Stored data
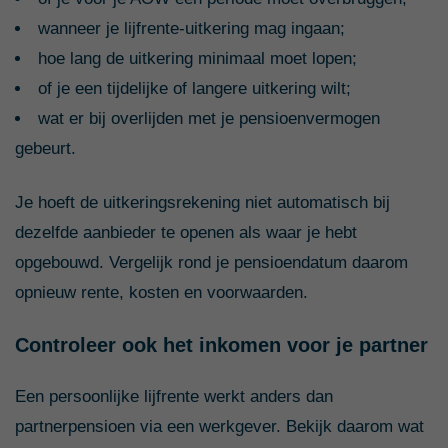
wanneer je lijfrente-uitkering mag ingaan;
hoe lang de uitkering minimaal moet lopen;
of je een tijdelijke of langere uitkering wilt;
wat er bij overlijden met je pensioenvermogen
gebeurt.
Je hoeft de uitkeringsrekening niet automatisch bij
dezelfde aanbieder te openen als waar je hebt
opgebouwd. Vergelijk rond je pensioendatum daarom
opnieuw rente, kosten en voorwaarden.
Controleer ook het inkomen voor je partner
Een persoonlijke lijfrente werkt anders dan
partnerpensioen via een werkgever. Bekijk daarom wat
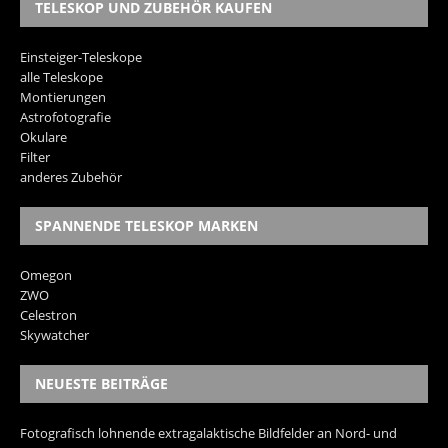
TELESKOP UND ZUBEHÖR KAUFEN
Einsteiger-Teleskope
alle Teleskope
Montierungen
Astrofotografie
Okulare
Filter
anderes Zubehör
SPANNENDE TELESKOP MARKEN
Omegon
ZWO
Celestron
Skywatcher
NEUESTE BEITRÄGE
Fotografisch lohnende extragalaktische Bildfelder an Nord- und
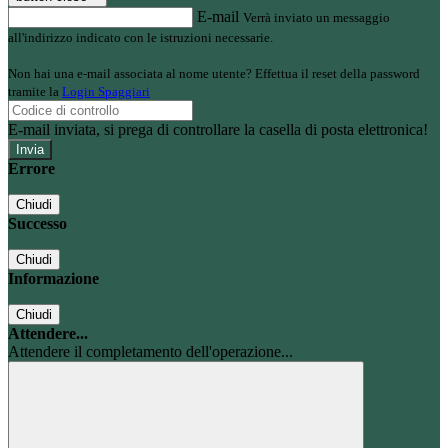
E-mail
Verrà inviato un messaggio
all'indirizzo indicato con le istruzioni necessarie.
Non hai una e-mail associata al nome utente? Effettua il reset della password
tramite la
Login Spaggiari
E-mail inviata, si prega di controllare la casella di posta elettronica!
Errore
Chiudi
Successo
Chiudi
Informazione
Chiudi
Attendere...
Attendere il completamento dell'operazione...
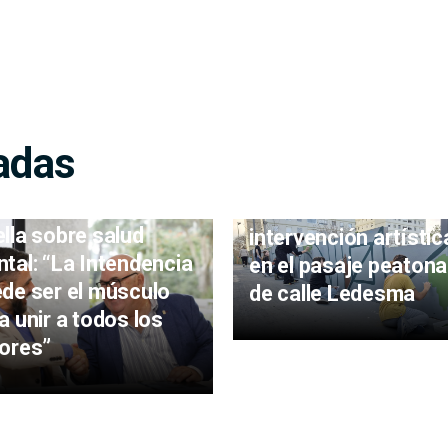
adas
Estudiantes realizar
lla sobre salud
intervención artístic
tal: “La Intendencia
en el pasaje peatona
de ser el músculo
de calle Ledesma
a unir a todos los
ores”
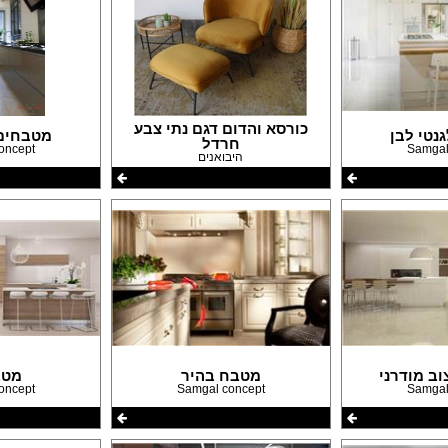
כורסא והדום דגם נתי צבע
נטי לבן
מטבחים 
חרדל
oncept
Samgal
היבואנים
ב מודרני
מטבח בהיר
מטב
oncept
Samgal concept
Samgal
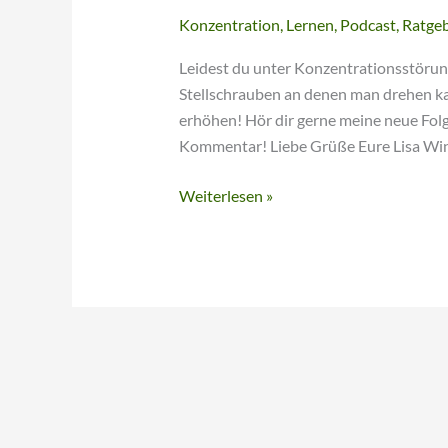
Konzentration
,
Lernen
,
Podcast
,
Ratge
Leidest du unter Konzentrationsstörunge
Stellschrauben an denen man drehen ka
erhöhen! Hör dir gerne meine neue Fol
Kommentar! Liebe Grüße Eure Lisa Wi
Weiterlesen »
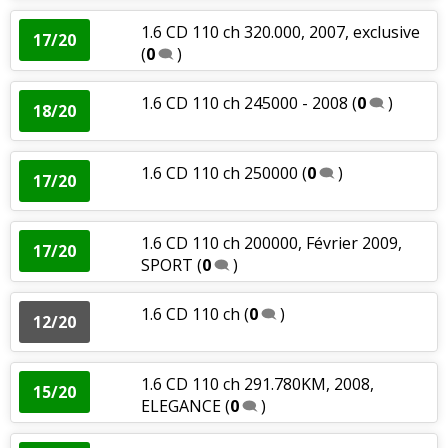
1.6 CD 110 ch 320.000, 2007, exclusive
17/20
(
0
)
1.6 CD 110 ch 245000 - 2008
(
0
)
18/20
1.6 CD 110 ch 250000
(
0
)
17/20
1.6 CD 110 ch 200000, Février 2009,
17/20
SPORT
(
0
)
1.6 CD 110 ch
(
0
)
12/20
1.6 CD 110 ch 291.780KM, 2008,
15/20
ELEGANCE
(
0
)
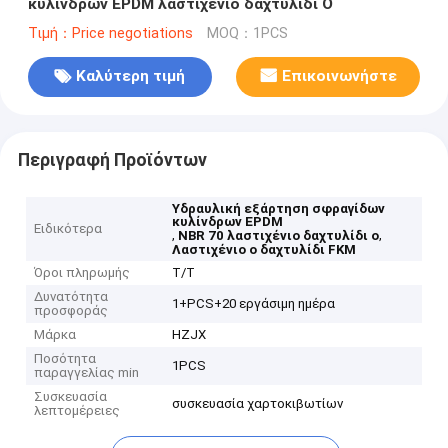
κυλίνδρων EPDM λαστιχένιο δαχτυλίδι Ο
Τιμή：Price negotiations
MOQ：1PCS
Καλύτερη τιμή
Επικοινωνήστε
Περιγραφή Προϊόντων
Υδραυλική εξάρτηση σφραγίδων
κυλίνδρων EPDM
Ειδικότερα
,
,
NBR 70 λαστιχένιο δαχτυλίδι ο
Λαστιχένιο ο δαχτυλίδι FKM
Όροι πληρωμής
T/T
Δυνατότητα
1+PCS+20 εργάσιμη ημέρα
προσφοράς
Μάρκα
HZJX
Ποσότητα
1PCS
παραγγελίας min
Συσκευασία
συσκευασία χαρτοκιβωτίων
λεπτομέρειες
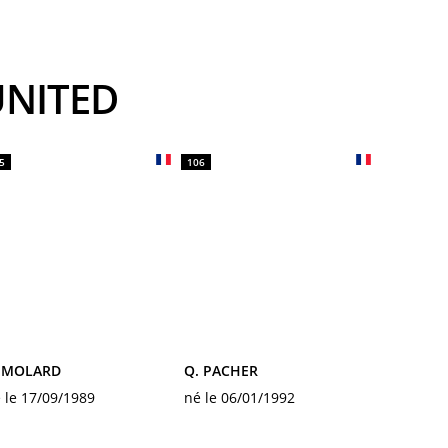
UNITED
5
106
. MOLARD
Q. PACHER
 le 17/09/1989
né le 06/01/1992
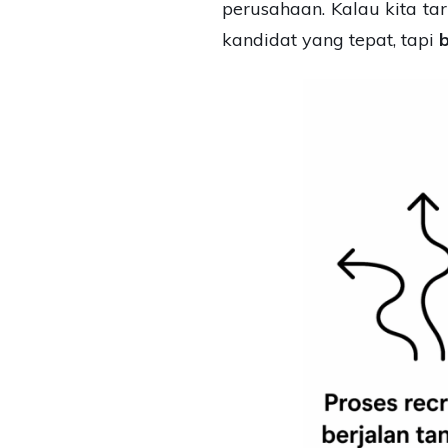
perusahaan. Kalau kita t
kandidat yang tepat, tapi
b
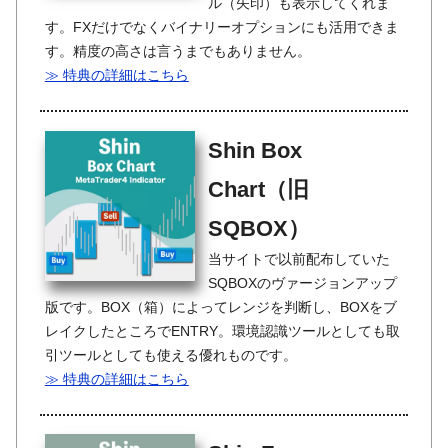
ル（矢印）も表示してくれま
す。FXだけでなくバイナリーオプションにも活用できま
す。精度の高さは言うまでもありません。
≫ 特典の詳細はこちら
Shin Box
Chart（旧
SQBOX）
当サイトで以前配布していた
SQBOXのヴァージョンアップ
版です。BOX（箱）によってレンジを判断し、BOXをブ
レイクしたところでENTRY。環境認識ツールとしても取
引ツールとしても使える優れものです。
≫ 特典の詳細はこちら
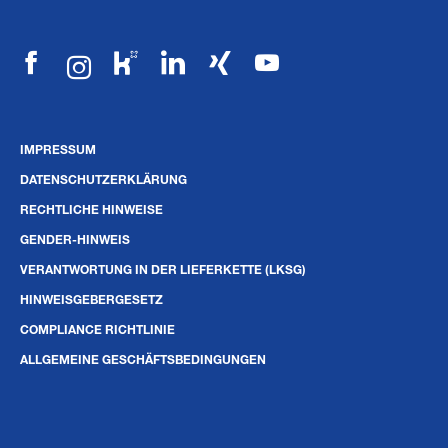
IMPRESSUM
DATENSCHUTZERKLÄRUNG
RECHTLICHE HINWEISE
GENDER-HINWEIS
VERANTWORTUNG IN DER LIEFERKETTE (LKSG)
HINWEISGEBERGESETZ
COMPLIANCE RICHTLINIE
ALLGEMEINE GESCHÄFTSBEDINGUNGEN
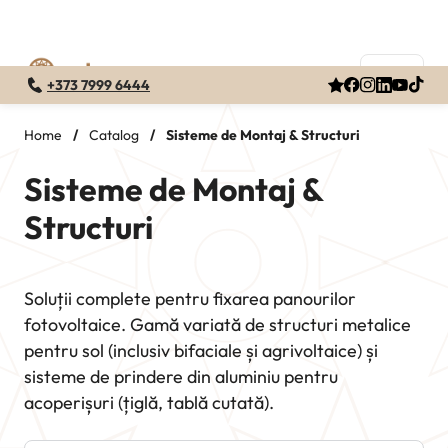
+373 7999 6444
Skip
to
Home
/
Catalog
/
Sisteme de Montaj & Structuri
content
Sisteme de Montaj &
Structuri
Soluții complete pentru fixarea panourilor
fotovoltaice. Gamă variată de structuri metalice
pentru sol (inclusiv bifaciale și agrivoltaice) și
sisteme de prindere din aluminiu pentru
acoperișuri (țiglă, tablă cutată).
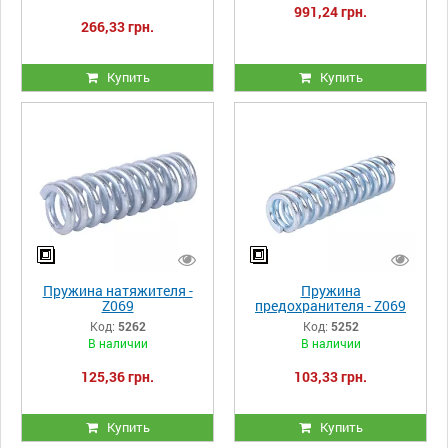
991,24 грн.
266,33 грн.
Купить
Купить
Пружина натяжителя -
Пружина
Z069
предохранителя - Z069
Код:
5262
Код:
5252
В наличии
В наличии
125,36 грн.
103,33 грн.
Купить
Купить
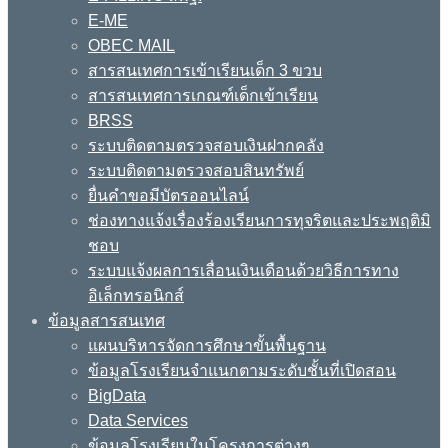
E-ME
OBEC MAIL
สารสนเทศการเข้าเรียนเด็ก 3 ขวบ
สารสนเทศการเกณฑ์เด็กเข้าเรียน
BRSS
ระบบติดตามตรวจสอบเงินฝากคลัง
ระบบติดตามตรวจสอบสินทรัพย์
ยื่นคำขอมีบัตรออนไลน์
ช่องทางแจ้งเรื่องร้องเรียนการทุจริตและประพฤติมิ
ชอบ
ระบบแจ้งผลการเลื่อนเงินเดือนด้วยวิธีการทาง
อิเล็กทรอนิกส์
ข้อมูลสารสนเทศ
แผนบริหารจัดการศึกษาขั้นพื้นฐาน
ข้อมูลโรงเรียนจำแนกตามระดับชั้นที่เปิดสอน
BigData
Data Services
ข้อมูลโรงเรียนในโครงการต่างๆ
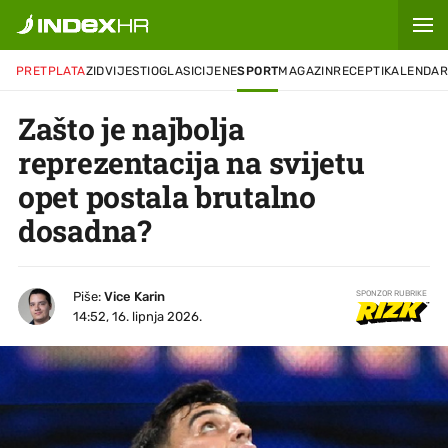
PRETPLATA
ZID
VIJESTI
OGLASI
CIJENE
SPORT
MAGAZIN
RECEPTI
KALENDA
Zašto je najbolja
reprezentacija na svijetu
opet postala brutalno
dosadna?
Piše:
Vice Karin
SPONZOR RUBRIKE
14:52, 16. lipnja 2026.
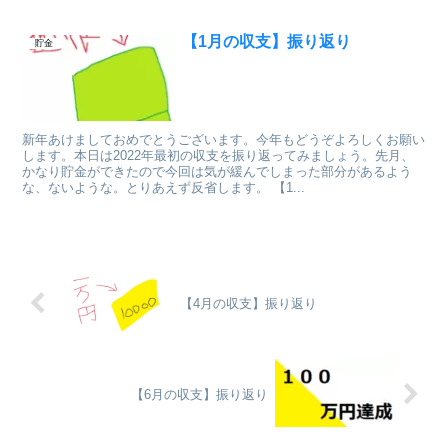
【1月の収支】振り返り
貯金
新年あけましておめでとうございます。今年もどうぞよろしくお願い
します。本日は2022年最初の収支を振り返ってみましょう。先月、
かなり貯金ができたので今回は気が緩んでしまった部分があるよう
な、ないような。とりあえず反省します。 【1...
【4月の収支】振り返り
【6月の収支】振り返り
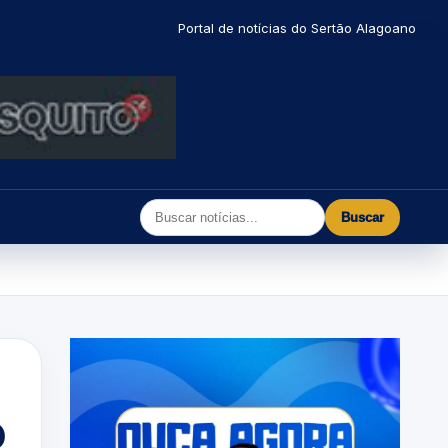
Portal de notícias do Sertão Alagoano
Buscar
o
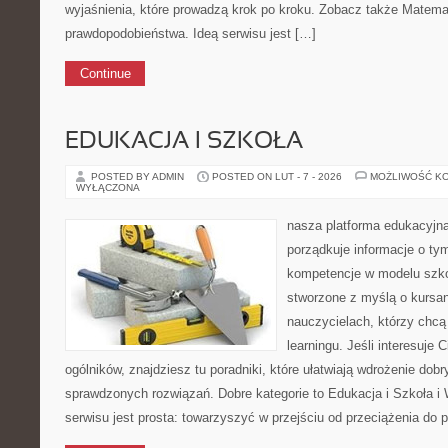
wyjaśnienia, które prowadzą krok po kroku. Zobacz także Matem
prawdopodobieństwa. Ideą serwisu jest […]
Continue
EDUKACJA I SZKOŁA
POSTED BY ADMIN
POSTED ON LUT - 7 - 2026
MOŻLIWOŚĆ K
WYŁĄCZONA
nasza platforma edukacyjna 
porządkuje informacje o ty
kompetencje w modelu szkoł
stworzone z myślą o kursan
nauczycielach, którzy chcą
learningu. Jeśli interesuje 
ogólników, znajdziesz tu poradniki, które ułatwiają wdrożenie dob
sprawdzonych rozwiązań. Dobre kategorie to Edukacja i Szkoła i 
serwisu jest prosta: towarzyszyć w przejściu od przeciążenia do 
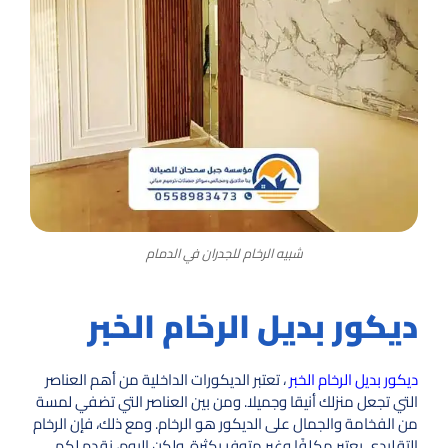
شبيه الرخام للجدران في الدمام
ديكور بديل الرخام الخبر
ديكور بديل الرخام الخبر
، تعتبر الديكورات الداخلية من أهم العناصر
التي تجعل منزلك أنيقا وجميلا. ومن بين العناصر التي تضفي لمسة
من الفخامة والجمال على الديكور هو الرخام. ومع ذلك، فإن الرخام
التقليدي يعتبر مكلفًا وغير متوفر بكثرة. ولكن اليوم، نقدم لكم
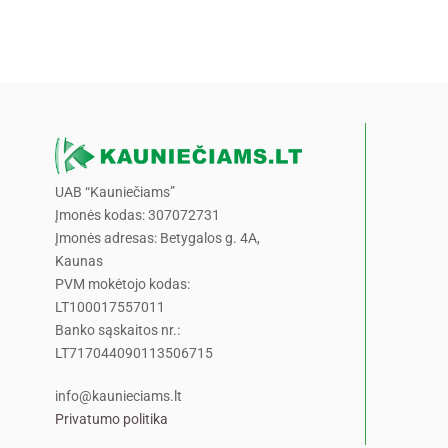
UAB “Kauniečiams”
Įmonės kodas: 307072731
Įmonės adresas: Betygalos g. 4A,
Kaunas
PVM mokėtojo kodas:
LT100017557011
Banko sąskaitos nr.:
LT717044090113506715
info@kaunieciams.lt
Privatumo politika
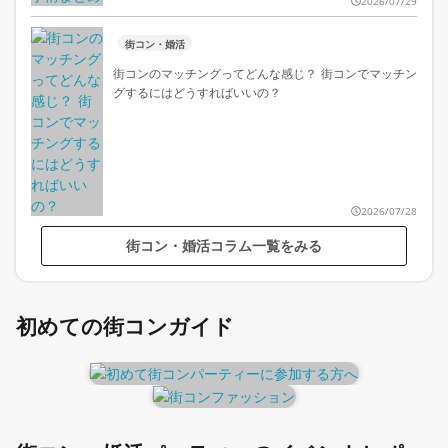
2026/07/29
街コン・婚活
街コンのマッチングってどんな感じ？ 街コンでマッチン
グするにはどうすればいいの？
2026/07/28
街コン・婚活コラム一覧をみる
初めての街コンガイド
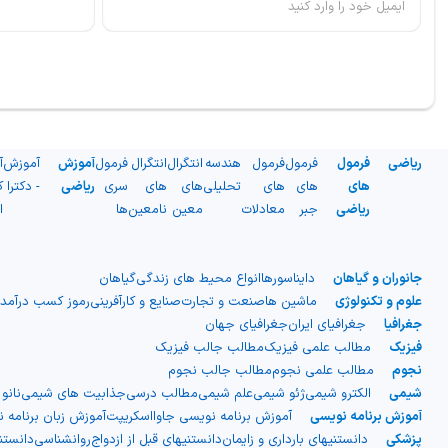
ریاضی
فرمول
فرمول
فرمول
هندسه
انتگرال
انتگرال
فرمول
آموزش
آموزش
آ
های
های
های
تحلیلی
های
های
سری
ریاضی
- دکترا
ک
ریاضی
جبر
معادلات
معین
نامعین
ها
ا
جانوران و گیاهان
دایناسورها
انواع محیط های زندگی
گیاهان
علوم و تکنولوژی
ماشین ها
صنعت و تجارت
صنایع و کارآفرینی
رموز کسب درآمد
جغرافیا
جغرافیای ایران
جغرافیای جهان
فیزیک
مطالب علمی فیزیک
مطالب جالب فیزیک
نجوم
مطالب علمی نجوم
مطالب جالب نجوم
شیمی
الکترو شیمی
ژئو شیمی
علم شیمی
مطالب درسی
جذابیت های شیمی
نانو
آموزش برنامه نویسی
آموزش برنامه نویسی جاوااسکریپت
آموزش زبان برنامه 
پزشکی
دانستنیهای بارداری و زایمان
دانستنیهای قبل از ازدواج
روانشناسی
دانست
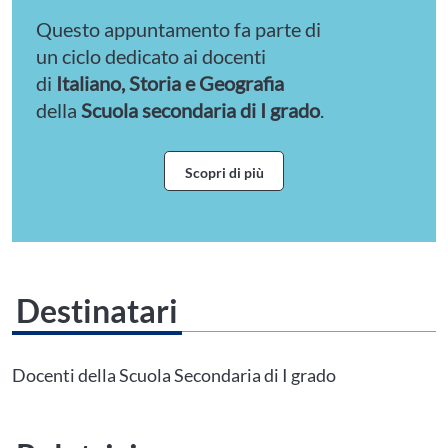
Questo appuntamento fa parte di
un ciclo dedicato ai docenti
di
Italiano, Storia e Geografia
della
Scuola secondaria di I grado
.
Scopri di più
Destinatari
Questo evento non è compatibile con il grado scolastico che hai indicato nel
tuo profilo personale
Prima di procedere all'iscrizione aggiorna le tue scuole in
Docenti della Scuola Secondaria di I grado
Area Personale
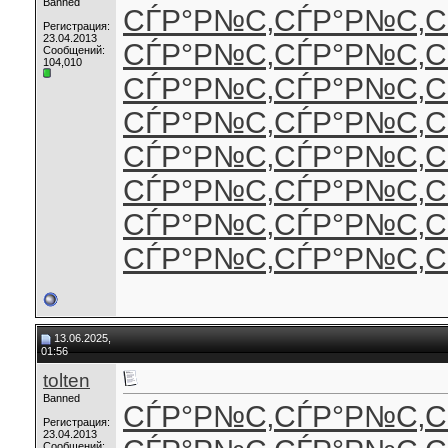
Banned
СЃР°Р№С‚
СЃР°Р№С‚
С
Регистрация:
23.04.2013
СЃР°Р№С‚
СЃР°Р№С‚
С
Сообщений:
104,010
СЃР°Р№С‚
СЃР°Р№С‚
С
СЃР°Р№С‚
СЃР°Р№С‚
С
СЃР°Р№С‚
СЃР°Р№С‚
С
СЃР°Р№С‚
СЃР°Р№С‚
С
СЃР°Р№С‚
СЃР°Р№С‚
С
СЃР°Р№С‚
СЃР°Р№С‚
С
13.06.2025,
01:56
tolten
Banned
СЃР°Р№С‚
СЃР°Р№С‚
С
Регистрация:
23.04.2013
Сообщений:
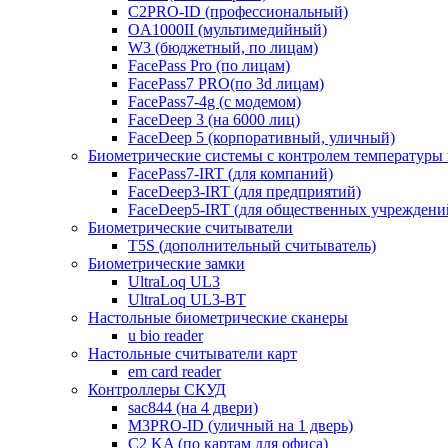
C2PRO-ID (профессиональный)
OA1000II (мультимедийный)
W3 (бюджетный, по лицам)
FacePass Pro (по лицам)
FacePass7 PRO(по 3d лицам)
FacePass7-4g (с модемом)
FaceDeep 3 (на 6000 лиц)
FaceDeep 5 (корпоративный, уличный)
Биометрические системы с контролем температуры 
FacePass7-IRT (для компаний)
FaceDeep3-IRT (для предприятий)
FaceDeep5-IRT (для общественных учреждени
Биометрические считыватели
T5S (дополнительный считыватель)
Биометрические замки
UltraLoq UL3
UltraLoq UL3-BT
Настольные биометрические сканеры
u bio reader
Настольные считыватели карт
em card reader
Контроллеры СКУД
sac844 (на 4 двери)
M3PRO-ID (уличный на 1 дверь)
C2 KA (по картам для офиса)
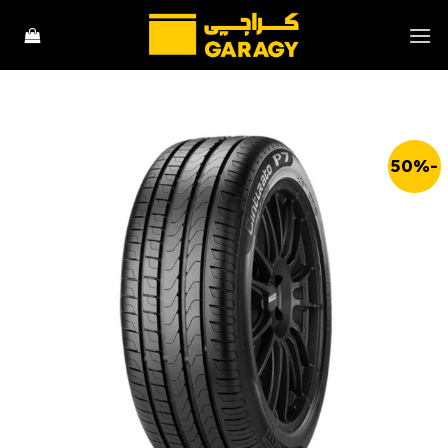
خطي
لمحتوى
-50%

PROBLEM STATEMENT
Give again, word for word, only the lines that run from the top of the data above through the line with "Controleer ook het inkomen voor je partner". Drop the pictures.

RESULT FOR THIS EXERCISE
wanneer je lijfrente-uitkering mag ingaan;
hoe lang de uitkering minimaal moet lopen;
of je een tijdelijke of langere uitkering wilt;
wat er bij overlijden met je pensioenvermogen
gebeurt.
Je hoeft de uitkeringsrekening niet automatisch bij
dezelfde aanbieder te openen als waar je hebt
opgebouwd. Vergelijk rond je pensioendatum daarom
opnieuw rente, kosten en voorwaarden.
Controleer ook het inkomen voor je partner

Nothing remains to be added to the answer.